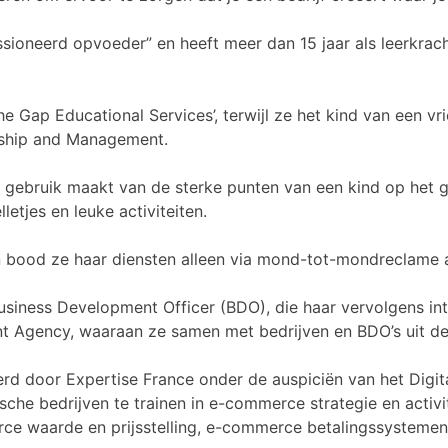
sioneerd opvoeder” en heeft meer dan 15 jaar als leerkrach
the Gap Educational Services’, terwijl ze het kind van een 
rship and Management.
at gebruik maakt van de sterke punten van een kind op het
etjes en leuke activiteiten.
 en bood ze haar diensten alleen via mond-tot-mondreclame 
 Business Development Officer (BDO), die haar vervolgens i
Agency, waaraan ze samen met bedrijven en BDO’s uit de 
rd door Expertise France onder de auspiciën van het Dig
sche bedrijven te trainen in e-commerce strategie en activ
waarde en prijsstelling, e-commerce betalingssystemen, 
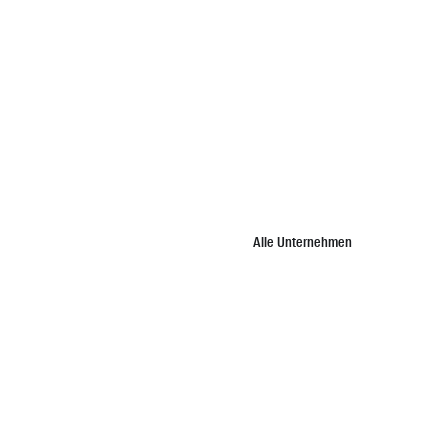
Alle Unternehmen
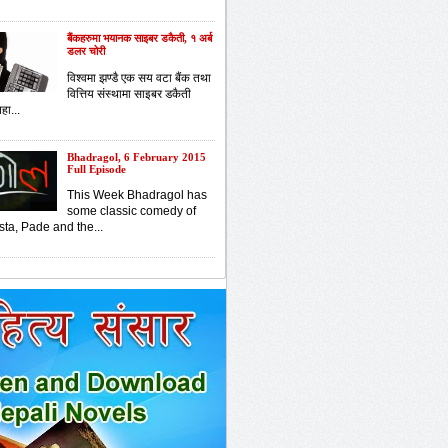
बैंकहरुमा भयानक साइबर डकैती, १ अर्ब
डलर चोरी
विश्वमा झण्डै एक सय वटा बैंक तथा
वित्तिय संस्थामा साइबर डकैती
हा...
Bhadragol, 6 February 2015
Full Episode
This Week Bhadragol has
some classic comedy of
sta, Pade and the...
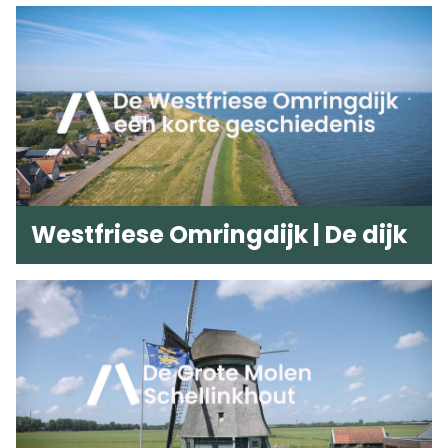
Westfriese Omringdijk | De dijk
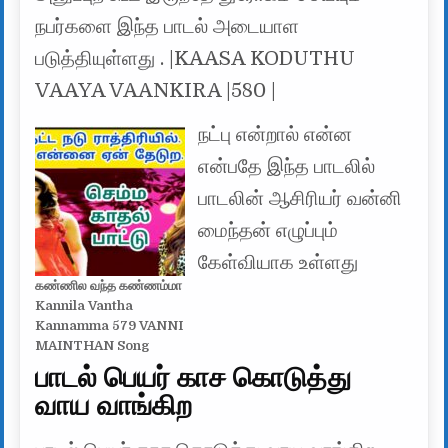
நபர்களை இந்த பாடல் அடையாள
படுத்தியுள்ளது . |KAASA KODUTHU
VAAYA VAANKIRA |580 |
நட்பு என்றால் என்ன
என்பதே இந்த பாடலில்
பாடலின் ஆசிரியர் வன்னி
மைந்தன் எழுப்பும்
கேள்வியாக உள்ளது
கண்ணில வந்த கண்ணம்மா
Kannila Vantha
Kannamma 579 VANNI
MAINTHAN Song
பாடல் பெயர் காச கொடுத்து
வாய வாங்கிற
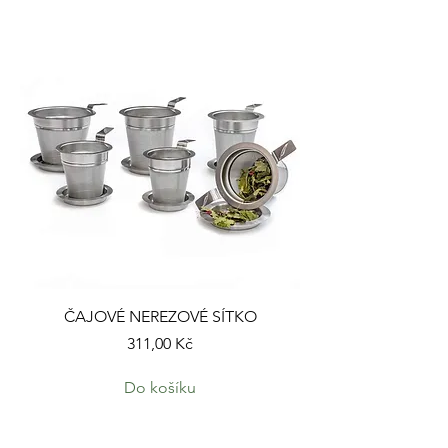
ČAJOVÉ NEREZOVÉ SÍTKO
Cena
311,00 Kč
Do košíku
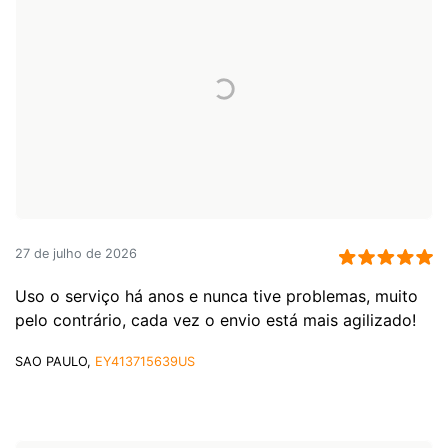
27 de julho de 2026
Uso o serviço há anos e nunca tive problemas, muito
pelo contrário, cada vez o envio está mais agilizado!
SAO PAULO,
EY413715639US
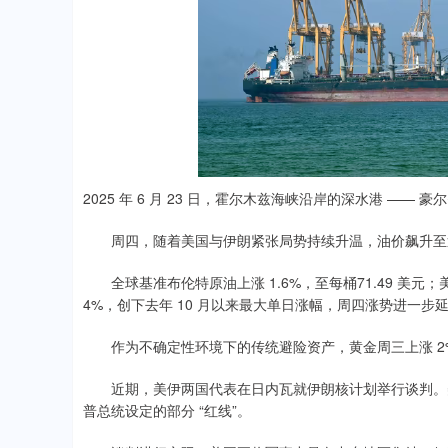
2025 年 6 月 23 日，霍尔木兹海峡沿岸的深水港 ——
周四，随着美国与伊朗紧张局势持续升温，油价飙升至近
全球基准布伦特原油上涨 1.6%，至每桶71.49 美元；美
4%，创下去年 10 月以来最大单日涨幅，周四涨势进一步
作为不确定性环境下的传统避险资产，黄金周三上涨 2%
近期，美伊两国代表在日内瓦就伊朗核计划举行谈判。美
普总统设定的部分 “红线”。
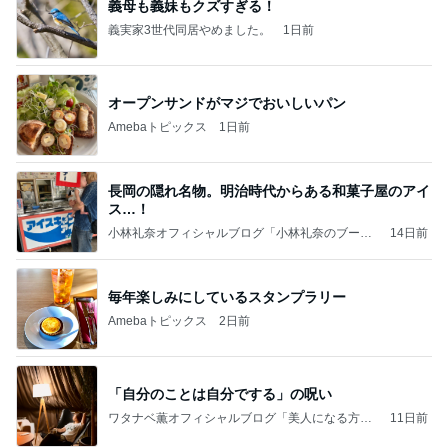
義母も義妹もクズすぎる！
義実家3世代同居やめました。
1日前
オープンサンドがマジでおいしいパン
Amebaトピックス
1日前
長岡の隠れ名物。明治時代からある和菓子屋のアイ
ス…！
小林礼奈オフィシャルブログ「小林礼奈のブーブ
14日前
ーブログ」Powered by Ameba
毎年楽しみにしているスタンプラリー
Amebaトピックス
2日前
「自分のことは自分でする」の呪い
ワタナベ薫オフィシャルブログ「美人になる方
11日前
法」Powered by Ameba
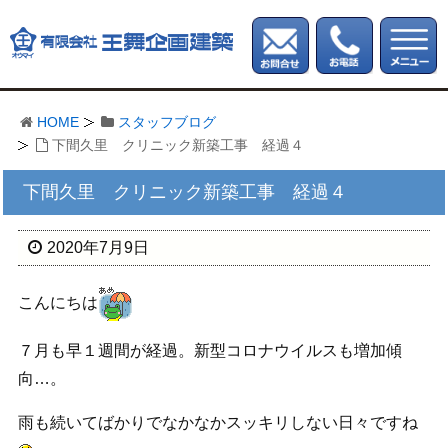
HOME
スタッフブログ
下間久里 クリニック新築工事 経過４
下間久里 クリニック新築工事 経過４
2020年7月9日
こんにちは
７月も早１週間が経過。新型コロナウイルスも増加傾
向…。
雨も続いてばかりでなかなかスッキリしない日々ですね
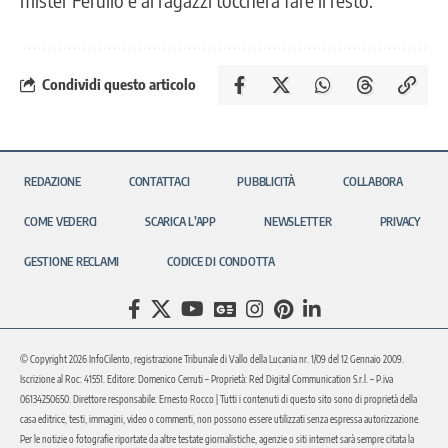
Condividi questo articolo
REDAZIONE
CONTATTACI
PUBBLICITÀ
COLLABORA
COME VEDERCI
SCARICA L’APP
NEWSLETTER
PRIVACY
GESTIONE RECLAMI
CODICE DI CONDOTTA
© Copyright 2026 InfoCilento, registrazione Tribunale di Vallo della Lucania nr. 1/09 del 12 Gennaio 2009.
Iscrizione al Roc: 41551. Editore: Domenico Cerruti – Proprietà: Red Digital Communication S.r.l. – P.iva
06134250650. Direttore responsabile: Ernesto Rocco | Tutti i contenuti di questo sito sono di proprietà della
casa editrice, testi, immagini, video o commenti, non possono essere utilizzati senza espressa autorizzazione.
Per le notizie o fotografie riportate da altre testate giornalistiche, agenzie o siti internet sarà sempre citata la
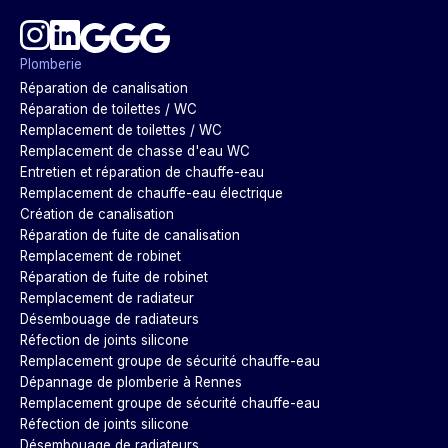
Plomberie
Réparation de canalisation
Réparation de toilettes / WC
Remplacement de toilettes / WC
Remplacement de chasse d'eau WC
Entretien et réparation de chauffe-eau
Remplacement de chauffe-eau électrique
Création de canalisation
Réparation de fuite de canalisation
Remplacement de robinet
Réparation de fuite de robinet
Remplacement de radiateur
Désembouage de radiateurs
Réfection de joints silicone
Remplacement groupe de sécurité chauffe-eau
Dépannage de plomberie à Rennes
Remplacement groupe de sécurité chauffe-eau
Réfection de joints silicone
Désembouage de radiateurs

————————

BRIEF
Print the listing verbatim, images excluded.

RESPONSE
sioneerd opvoeder” en heeft meer dan 15 jaar als leerkrach
the Gap Educational Services’, terwijl ze het kind van een 
rship and Management.
at gebruik maakt van de sterke punten van een kind op het
etjes en leuke activiteiten.
 en bood ze haar diensten alleen via mond-tot-mondreclame 
 Business Development Officer (BDO), die haar vervolgens i
Agency, waaraan ze samen met bedrijven en BDO’s uit de 
rd door Expertise France onder de auspiciën van het Dig
sche bedrijven te trainen in e-commerce strategie en activ
waarde en prijsstelling, e-commerce betalingssystemen, 
Alle Unternehmen
बैंकहरुमा भयानक साइबर डकैती, १ अर्ब
डलर चोरी
विश्वमा झण्डै एक सय वटा बैंक तथा
वित्तिय संस्थामा साइबर डकैती
हा...
Bhadragol, 6 February 2015
Full Episode
This Week Bhadragol has
some classic comedy of
sta, Pade and the...
Westfriese Omringdijk | De dijk
நபர்களை இந்த பாடல் அடையாள
படுத்தியுள்ளது . |KAASA KODUTHU
VAAYA VAANKIRA |580 |
நட்பு என்றால் என்ன
என்பதே இந்த பாடலில்
பாடலின் ஆசிரியர் வன்னி
மைந்தன் எழுப்பும்
கேள்வியாக உள்ளது
கண்ணில வந்த கண்ணம்மா
Kannila Vantha
Kannamma 579 VANNI
MAINTHAN Song
பாடல் பெயர் காச கொடுத்து
வாய வாங்கிற
ČAJOVÉ NEREZOVÉ SÍTKO
Cena
311,00 Kč
Do košíku
27 de julho de 2026
Uso o serviço há anos e nunca tive problemas, muito
pelo contrário, cada vez o envio está mais agilizado!
SAO PAULO,
EY413715639US
2025 年 6 月 23 日，霍尔木兹海峡沿岸的深水港 ——
周四，随着美国与伊朗紧张局势持续升温，油价飙升至近
全球基准布伦特原油上涨 1.6%，至每桶71.49 美元；美
4%，创下去年 10 月以来最大单日涨幅，周四涨势进一步
作为不确定性环境下的传统避险资产，黄金周三上涨 2%
近期，美伊两国代表在日内瓦就伊朗核计划举行谈判。美
普总统设定的部分 “红线”。
義母も義妹もクズすぎる！
義実家3世代同居やめました。
1日前
オープンサンドがマジでおいしいパン
Amebaトピックス
1日前
長岡の隠れ名物。明治時代からある和菓子屋のアイ
ス…！
小林礼奈オフィシャルブログ「小林礼奈のブーブ
14日前
ーブログ」Powered by Ameba
毎年楽しみにしているスタンプラリー
Amebaトピックス
2日前
「自分のことは自分でする」の呪い
ワタナベ薫オフィシャルブログ「美人になる方
11日前
法」Powered by Ameba
HOME
スタッフブログ
下間久里 クリニック新築工事 経過４
下間久里 クリニック新築工事 経過４
2020年7月9日
こんにちは
７月も早１週間が経過。新型コロナウイルスも増加傾
向…。
雨も続いてばかりでなかなかスッキリしない日々ですね
Condividi questo articolo
REDAZIONE
CONTATTACI
PUBBLICITÀ
COLLABORA
COME VEDERCI
SCARICA L’APP
NEWSLETTER
PRIVACY
GESTIONE RECLAMI
CODICE DI CONDOTTA
© Copyright 2026 InfoCilento, registrazione Tribunale di Vallo della Lucania nr. 1/09 del 12 Gennaio 2009.
Iscrizione al Roc: 41551. Editore: Domenico Cerruti – Proprietà: Red Digital Communication S.r.l. – P.iva
06134250650. Direttore responsabile: Ernesto Rocco | Tutti i contenuti di questo sito sono di proprietà della
casa editrice, testi, immagini, video o commenti, non possono essere utilizzati senza espressa autorizzazione.
Per le notizie o fotografie riportate da altre testate giornalistiche, agenzie o siti internet sarà sempre citata la
Plomberie
Réparation de canalisation
Réparation de toilettes / WC
Remplacement de toilettes / WC
Remplacement de chasse d'eau WC
Entretien et réparation de chauffe-eau
Remplacement de chauffe-eau électrique
Création de canalisation
Réparation de fuite de canalisation
Remplacement de robinet
Réparation de fuite de robinet
Remplacement de radiateur
Désembouage de radiateurs
Réfection de joints silicone
Remplacement groupe de sécurité chauffe-eau
Dépannage de plomberie à Rennes
Remplacement groupe de sécurité chauffe-eau
Réfection de joints silicone
Désembouage de radiateurs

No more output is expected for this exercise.